Хозяйка была властная дама с седыми, уложенными в прическу волосами, ее руки были унизаны браслетами и кольцами. Браслеты звенели, предупреждая о ее появлении.
У хозяина была круглая спина, и он почти не раскрывал рта, но всюду, где бы он ни находился, его сопровождал сигарный дым. Обычно на первом этаже. Хозяйка предпочитала второй этаж. Руфь не знала другой супружеской четы, которая жила бы так просторно. Наверное, именно поэтому она никогда не слышала, чтобы супруги ссорились.
Они дали Руфи понять, что совершили богоугодный поступок, взяв ее к себе в дом. Ведь она приехала с Севера.
Это «с Севера» было равнозначно списку грехов, о которых всегда говорил Эмиссар.

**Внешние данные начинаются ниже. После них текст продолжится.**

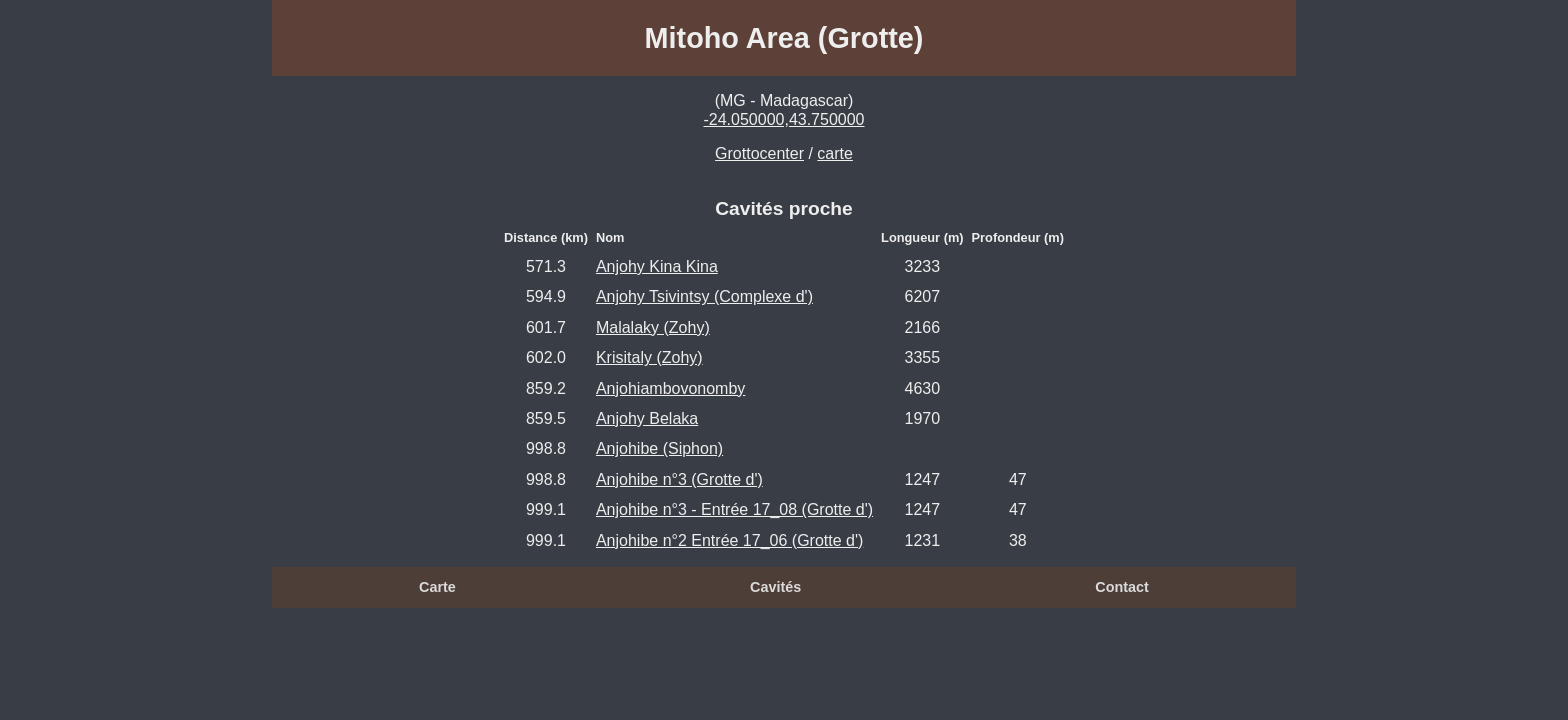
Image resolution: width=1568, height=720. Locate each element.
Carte (437, 587)
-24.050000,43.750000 (783, 119)
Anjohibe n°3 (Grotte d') (679, 479)
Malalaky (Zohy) (653, 327)
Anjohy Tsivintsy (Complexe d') (704, 296)
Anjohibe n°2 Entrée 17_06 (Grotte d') (729, 540)
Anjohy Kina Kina (657, 266)
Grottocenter (759, 153)
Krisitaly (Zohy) (649, 357)
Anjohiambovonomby (670, 388)
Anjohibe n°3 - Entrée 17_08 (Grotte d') (734, 509)
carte (835, 153)
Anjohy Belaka (647, 418)
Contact (1122, 587)
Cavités (775, 587)
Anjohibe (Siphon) (659, 448)
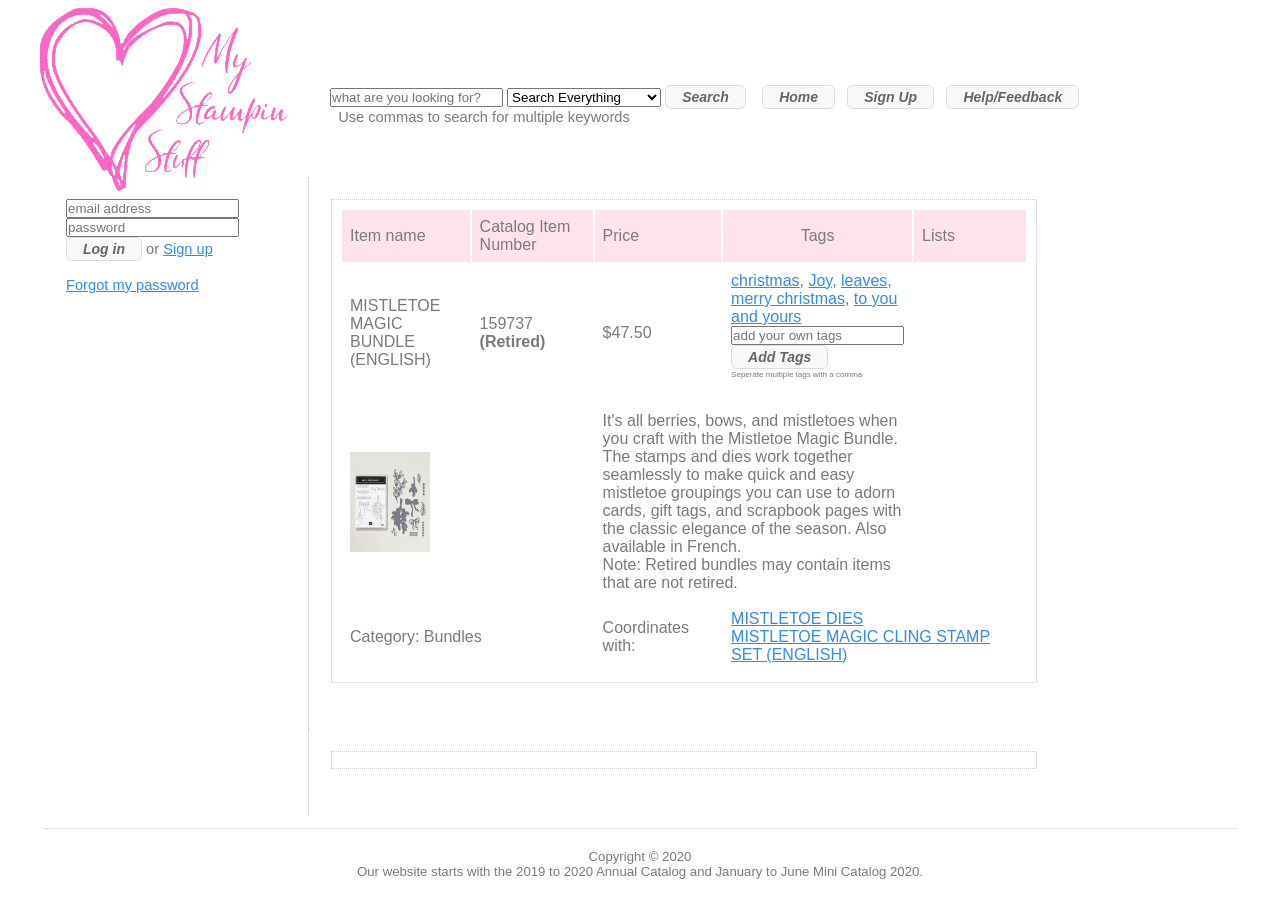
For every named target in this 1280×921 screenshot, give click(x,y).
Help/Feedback (1012, 97)
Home (798, 97)
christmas (765, 280)
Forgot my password (132, 285)
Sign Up (890, 97)
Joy (820, 280)
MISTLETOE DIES (797, 618)
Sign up (188, 249)
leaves (864, 280)
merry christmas (788, 298)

То, что она, кроме платы за комнату, должна была зимой разгребать снег и раз в неделю делать уборку на двух этажах, по их мнению, было ей только в радость.
Но почему-то она была уверена, что они ей симпатизируют. Уже через три недели они перестали вспоминать, что она с Севера. Напротив, хозяйку весьма занимало, что в газетах напечатали фотографию Руфи, и она стала называть ее Художницей из мансарды.
Каждое воскресное утро, если было холодно, Руфь, перед тем как встать и одеться, топила печку. Пока печка топилась, она в кровати читала или рассматривала альбомы по искусству, принесенные из библиотеки.
Просто лежать и ждать, когда комната прогреется, было тяжелее всего. Потрескивали дрова, тепло волнами обдавало Руфь, и маленькие пальчики Тура тыкались ей в глаза, на что бы она ни смотрела. Тыкались, пока она не сдавалась и не начинала плакать.
Черные печи ее детства пахли сажей, торфом и березовыми ветками. Она помнила этот вечный крут — зола, которую надо было выгребать, и угли, в которых следовало поддерживать жар. Здесь же она уходила из теплой комнаты, не заботясь о том, что тепло исчезнет.
В Осло печка представляла собой современный металлический камин с терракотовой плиткой на верхней полочке и дверцей, которую можно было закрыть. Если по ее недосмотру дрова выгорали, страдала только она. Мерзла только ее кожа. И неприятно было только ей.
По дороге в Дом Художника или возвращаясь оттуда, Руфь проходила под большими деревьями Дворцового парка. Они дарили ей чудо покоя. Были скульптурами, менявшими свое выражение в зависимости от света. Она с ними разговаривала. Несколько раз ей казалось, что они ей отвечают. Их спокойные ответы приняли свою форму больше ста лет назад.
Ее еще не было на свете, а деревья уже знали, что она будет ходить под ними. Они склонялись к ней и наставляли ее: «Руфь Нессет, ты способна выразить многое, но тебе еще нужно работать и пополнять свои знания».
Своим товарищам по Академии Руфь почти ничего о себе не рассказывала. Как-то не приходилось. И ей было ясно, что ее не считают выдающимся талантом, хотя ей и посчастливилось привлечь к себе внимание своей картиной. Только «великие» имели право быть самоучками, не будучи смешными.